Sigmund-Haffner-Gasse: Medieval Lane in Salzburg
The Sigmund-Haffner-Gasse is a Medieval lane in the old town of Salzburg. It runs between the Getreidegasse and the the Franciscan Monastery. It is a rather wide lane and part of those areas in Salzburg that are packed with jewellery stores, luxury boutiques, galleries and other expensive stores. The Sigmund-Haffner-Gasse is one of the oldest streets in Salzburg.
Its current outlay dates back to 1140, when the Franciscan Church (Franziskanerkirche) became a parish church. In the Middle Ages, Renaissance and Baroque Age, Salzburg was divided into the Bürgerstadt (Civil City) and Mönchsstadt (Monk City).
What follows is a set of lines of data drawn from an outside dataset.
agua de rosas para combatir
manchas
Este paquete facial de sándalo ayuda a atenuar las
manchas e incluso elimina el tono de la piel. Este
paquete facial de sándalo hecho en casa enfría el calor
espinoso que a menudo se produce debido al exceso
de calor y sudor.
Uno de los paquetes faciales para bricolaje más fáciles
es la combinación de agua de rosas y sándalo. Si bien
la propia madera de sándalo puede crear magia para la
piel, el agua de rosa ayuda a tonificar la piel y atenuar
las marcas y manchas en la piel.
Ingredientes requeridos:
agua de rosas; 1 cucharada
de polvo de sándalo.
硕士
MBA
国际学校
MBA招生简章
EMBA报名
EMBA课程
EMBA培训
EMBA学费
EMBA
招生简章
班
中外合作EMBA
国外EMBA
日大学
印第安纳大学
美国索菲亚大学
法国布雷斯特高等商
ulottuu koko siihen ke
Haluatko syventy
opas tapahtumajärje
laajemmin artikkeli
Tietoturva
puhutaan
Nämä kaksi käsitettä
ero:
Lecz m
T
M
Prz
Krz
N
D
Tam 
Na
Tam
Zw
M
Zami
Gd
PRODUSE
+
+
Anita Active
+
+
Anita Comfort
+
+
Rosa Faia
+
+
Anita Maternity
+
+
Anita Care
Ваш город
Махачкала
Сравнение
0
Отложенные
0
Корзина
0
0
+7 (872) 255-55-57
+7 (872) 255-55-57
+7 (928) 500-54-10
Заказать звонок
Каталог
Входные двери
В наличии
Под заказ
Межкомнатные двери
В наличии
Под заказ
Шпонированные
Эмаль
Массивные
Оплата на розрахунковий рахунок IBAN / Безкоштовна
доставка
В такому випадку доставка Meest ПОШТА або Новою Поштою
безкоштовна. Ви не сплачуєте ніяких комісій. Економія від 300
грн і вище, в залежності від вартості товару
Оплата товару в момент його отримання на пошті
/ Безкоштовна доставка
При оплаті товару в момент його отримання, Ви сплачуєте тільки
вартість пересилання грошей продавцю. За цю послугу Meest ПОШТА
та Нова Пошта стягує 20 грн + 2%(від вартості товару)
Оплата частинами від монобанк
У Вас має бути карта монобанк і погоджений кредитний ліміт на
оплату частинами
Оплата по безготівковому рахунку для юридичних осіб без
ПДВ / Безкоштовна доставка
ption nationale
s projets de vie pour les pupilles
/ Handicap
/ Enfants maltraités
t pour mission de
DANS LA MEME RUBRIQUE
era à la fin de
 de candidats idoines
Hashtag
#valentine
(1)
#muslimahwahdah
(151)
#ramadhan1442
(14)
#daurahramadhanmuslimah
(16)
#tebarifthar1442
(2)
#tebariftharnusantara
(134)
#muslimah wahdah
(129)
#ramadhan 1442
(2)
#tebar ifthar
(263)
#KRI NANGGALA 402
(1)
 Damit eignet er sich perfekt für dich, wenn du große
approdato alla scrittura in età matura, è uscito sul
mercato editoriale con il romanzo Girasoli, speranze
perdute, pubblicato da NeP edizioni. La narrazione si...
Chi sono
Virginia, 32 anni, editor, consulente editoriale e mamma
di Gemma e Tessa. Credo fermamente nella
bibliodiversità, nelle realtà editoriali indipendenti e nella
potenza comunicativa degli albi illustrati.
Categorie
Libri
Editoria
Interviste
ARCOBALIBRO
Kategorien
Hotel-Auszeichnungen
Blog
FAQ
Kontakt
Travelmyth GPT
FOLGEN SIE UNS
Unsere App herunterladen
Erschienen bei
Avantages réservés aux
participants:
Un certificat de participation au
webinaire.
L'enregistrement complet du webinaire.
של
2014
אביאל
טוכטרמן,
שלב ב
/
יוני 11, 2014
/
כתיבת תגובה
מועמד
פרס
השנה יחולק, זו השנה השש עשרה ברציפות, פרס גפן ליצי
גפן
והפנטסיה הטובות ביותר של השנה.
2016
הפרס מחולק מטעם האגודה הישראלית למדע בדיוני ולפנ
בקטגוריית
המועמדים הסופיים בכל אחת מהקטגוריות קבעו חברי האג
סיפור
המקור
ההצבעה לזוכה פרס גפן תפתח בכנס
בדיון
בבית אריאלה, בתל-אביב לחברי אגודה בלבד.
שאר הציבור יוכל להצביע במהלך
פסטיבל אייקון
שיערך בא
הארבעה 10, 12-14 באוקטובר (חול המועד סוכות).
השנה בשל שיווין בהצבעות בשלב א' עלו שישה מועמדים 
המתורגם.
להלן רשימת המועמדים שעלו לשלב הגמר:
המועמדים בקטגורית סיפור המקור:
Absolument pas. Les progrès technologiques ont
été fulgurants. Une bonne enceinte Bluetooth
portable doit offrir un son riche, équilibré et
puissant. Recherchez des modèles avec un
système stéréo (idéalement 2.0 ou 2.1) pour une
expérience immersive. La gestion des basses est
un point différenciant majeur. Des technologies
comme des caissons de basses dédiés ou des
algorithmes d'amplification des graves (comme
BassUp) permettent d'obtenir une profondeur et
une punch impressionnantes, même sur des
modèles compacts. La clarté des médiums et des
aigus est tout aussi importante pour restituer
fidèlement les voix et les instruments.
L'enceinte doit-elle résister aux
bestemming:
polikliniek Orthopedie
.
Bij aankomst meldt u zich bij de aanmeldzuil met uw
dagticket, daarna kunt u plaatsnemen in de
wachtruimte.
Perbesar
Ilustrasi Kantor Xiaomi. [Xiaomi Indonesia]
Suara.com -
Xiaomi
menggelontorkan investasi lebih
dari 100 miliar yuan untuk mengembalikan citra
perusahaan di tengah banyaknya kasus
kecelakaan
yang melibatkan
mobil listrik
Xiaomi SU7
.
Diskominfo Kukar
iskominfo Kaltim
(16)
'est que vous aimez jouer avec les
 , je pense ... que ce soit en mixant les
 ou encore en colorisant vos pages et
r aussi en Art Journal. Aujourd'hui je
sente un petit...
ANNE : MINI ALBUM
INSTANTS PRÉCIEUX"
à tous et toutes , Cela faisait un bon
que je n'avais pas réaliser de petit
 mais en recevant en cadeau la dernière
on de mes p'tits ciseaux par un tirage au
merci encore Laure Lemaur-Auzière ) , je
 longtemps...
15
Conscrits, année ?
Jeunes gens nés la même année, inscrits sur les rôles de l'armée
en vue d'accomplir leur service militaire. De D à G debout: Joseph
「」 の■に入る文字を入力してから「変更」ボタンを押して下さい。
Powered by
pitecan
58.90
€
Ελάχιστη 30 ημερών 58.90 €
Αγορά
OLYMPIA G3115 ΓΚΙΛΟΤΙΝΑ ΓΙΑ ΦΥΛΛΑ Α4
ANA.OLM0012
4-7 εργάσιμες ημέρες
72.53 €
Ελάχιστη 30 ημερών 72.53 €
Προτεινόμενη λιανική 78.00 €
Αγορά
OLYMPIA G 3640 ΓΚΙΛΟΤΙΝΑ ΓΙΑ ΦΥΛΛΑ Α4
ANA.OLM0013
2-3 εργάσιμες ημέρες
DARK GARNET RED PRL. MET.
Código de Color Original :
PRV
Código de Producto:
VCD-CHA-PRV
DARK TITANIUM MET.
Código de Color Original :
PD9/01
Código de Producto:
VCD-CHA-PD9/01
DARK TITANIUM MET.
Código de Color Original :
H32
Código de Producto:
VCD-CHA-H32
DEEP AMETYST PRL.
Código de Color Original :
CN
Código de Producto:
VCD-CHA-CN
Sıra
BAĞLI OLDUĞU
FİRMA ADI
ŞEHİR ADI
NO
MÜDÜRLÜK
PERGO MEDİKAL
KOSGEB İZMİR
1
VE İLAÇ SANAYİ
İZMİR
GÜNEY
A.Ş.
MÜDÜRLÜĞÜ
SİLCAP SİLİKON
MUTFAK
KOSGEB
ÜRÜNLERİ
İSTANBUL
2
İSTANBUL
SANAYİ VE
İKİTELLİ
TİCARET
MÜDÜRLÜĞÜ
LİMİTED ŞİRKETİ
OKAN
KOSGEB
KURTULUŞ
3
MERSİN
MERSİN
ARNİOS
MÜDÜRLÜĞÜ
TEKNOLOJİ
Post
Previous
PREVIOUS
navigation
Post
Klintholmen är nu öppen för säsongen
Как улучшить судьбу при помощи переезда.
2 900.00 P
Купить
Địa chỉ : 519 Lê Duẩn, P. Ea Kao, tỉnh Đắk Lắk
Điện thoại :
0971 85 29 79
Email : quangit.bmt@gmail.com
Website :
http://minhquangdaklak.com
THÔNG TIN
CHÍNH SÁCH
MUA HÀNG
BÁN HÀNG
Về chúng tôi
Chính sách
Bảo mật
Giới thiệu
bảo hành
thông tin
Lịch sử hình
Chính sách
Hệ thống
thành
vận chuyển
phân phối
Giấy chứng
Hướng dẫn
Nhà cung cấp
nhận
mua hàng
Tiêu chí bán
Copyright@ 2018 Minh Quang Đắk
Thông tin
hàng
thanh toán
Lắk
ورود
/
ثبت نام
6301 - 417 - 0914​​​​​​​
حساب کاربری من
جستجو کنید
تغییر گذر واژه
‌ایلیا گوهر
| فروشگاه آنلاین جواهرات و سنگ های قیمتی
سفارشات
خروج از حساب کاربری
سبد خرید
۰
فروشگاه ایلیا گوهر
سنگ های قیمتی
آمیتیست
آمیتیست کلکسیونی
The Sigmund-Haffner-Gasse was a border and concentrated some of the city′s wealthiest merchants and artisans among its residents. This is also reflected in the old city hall (Altes Rathaus) at the corner Sigmund-Haffner-Gasse/Getreidegasse.
The lane was named after Sigmund Hafner (surprise), a wealthy merchant and benefactor of Salzburg. His son was born the same year as Wolfgang Amadeus Mozart, who did composition assignments for Hafner and his family. Walking through the Sigmund-Haffner-Gasse today, there are several buildings worth a closer look.
Houses of Interest in the Sigmund-Haffner-Gasse
Note for example the hotel "Zum Elefanten". In the 16th century, King John of Portugal gave an elephant as a wedding gift to Archduke Maximilian of Austria. The animal went by the name of Soliman and alongside the Archduke, stayed in Salzburg in 1522. The man in charge with caring for the elephant bought the current hotel four years later and opened an inn that he named after the exotic guest.
Sigmund-Haffner-Gasse 7 to 9 once served as court brewery (Hofbräuhaus), following a change in owners in 1544. Getting to the crossing at the Ritzerbogen, you stand in front of the bookshop Höllrigl, the second oldest in the German-speaking world and the oldest of Austria. The art gallery Welz is named after its founder, a very controversial art collector, art historian and former Nazi whose collection seeded the Rupertinum Museum.
Speaking of that: It can be found at the end of the lane and was founded by Prince Archbishop Wolf Dietrich von Raitenau long after he had been removed from the throne of Salzburg in 1653. It was a college and dormitory for 12 to 14 students and dedicated to St. Rupert. It became an art museum only after the death of Welz in the 1980ies. The Kapellhaus (Chapel House) right next to the Rupertinum is still (or rather again) a dormitory run by the Catholic Student Association (KHG).